Task description.
Copy each entry below verbatim. Skip the pictures.

Dataset content.
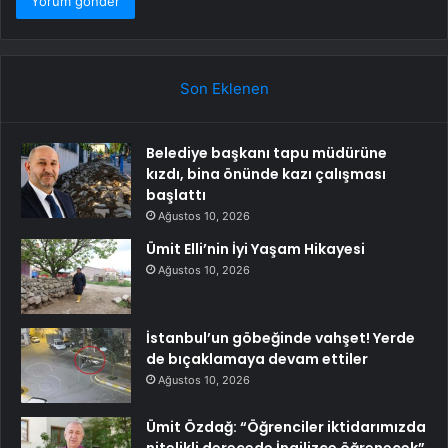
Son Eklenen
Belediye başkanı tapu müdürüne
kızdı, bina önünde kazı çalışması
başlattı
Ağustos 10, 2026
Ümit Elli’nin İyi Yaşam Hikayesi
Ağustos 10, 2026
İstanbul’un göbeğinde vahşet! Yerde
de bıçaklamaya devam ettiler
Ağustos 10, 2026
Ümit Özdağ: “Öğrenciler iktidarımızda
nitelikli derecede İngilizce öğrenecek”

Your response.
Son Eklenen
Belediye başkanı tapu müdürüne
kızdı, bina önünde kazı çalışması
başlattı
Ağustos 10, 2026
Ümit Elli’nin İyi Yaşam Hikayesi
Ağustos 10, 2026
İstanbul’un göbeğinde vahşet! Yerde
de bıçaklamaya devam ettiler
Ağustos 10, 2026
Ümit Özdağ: “Öğrenciler iktidarımızda
nitelikli derecede İngilizce öğrenecek”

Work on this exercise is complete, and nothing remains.